The world of electronic publishing leads to an interesting digression: What is a publication? Everyone agrees that words printed on dead trees and circulated form a publication. But what about words that never appear on dead trees? With even Newsweek becoming an electronic only publication, I guess that electronic publications must be considered legitimate. Going further, what about preprint servers like arXiv? It seems to me that arXiv largely replaces the need for the traditional journals. I always took the point of view that I would put my papers on arXiv so other scientists would read them and then submit it to a regular journal so I could put it on my CEV as a peer-reviewed publication. I also used that electronic archive as my main source of information on what was going on in my field. The archival, printed journals I rarely looked at. If we had a rating and peer-review system for papers on the electronic archives we could safely do away with the traditional journals. However, my boss does like to brag about the number of laboratory papers that make the cover of Nature.
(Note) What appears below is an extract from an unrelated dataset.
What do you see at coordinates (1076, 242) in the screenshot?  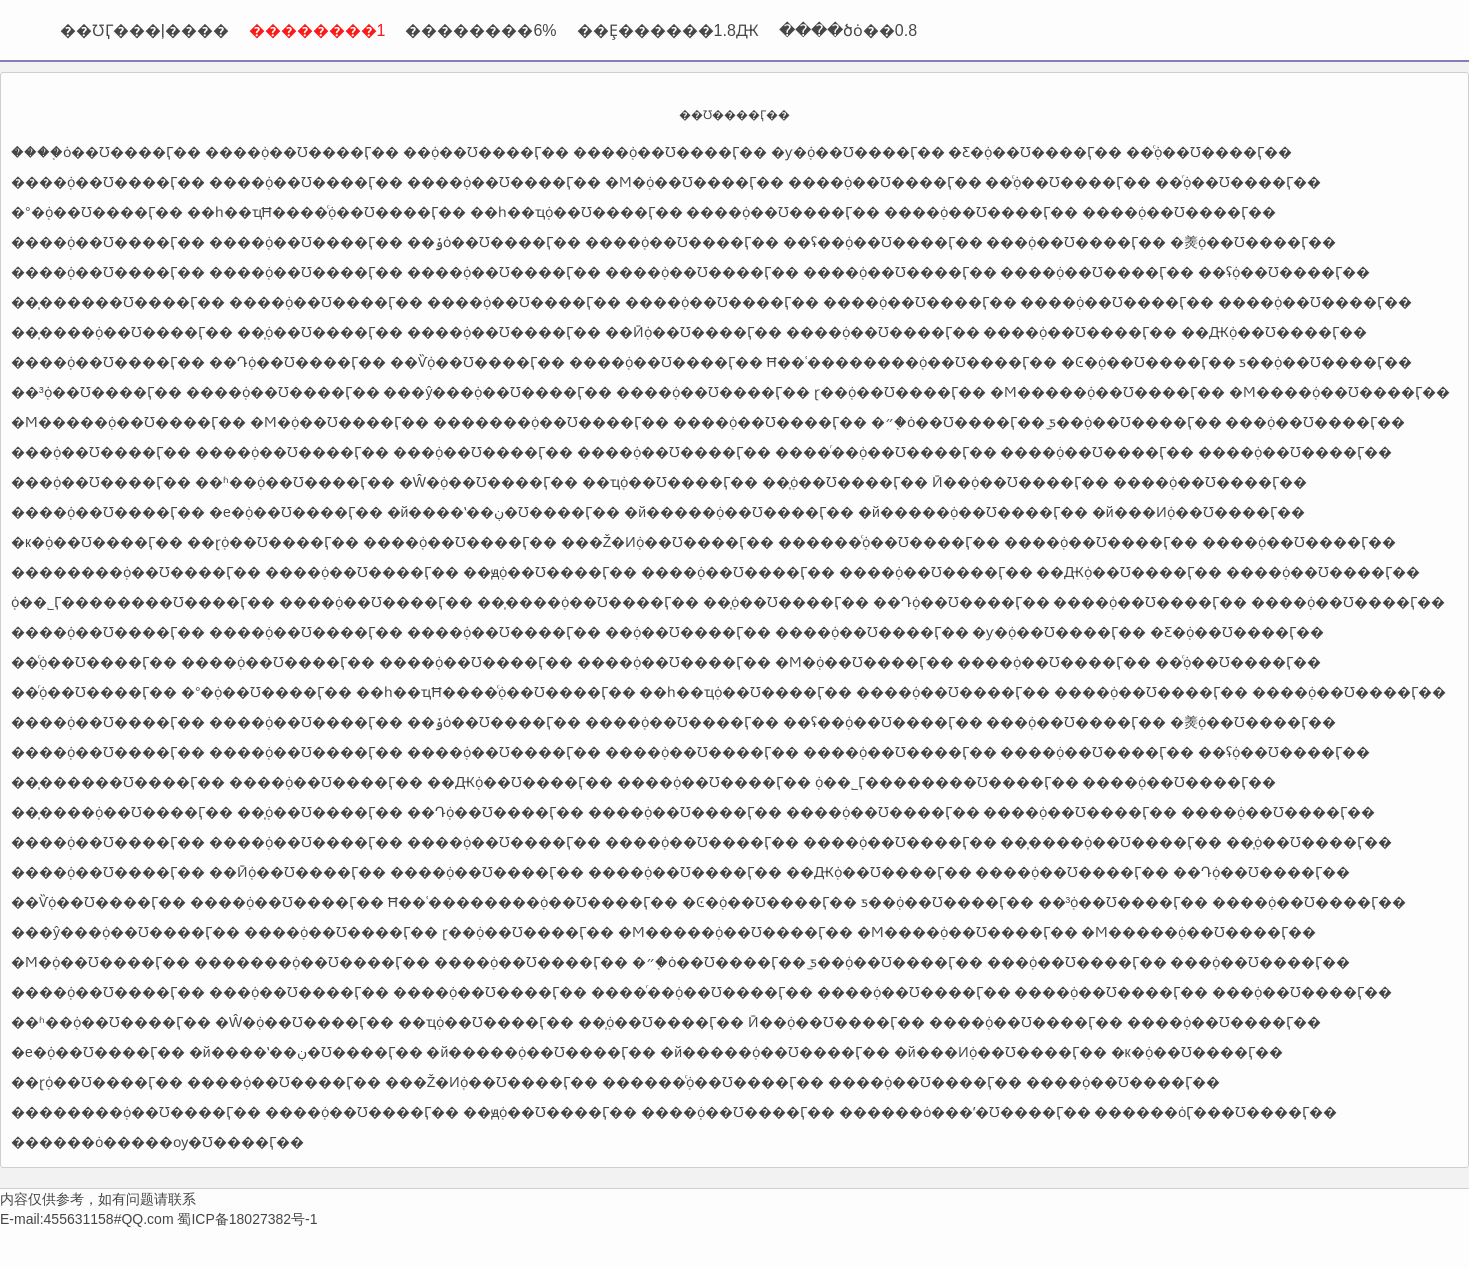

But back to the main point, publishing is important. The first reason is that while publishing a lot of papers does not necessarily indicate that one is making a major contribution, no papers probably does indicate that one is sleeping rather than thinking deep thoughts. Thus, papers published should be considered the first indication of scientific productivity—and a baseline for your supervisor to keep paying your or not. The second reason (and the one that Boyle initiated when he didn’t understand his assistant’s work) is that peer review, in the broad sense, plays a major role in error control. It is one’s peers that will ultimately decide if one’s thoughts are deep or shallow, on track or not. The only way one’s peers can critique one’s work is if it is published and made available. The third reason is that science progresses by building on what has gone before, and to this, we must thank Boyle. It is the published journals and the much-maligned archival journals that keep the record of what has been learned. While much that is published can safely be forgotten, the gems, like Einstein’s papers, are also there.
So if you wish to flourish as a scientist and not perish, it is best to publish—but only good papers, as to not bog down the archives or kill too many trees. As for me, I wonder if I can count these blogs as publications on my CEV. That would give me an additional sixty publications. Probably not. Anyway when I retire in a few years, I will have a CEV burning party so it really does not matter.